For the entries that follow, say how many lines hold the string "family", with nothing else in the reply.

-- Opening Marker --

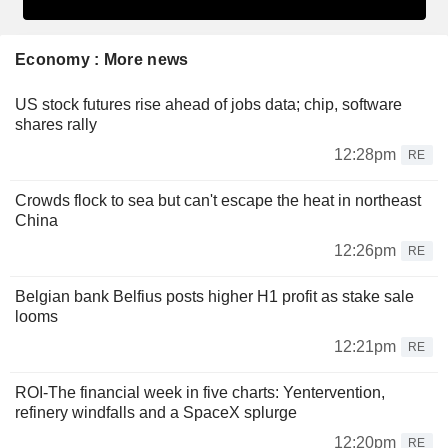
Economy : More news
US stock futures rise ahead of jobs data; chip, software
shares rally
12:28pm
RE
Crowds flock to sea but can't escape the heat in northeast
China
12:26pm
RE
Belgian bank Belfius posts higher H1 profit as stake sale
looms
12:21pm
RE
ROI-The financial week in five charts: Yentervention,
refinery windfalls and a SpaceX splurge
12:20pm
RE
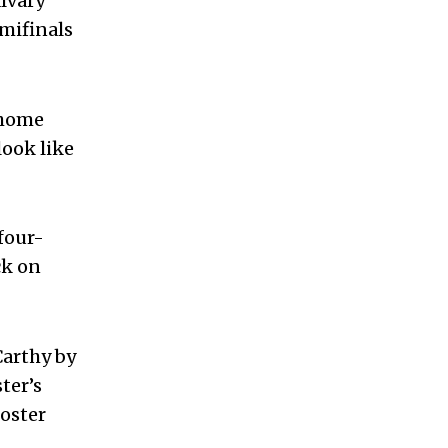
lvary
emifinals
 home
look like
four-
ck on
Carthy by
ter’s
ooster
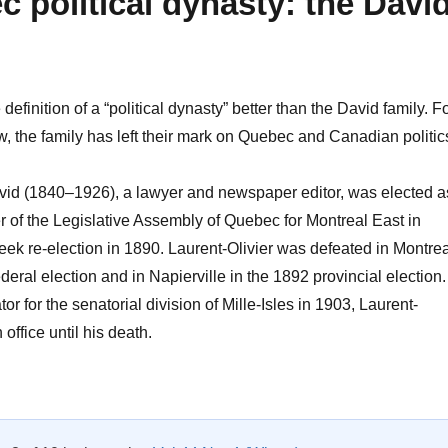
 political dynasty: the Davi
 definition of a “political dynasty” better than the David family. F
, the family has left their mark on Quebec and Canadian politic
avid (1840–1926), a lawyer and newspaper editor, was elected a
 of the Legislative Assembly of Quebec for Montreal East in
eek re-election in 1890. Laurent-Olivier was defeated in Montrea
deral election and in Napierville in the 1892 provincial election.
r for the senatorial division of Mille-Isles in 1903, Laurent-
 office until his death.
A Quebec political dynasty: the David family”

-- Closing Marker --
-- Opening Marker --

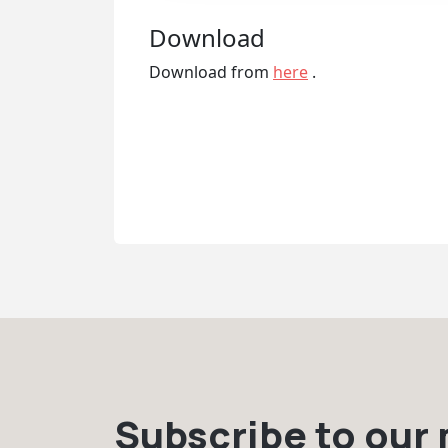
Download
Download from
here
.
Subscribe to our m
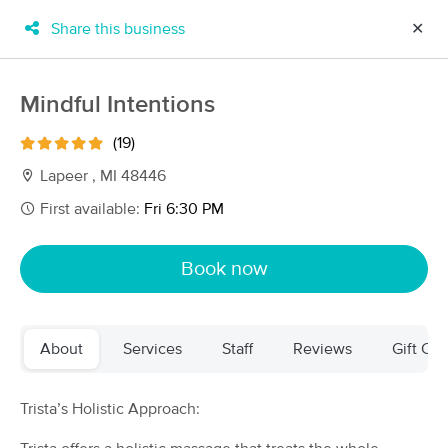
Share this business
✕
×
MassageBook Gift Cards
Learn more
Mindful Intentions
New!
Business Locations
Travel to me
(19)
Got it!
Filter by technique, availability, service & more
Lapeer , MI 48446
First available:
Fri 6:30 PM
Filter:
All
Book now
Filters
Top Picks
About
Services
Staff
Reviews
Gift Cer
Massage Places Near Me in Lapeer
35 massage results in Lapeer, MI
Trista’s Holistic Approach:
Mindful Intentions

-- Closing Marker --

Answer to this task → 3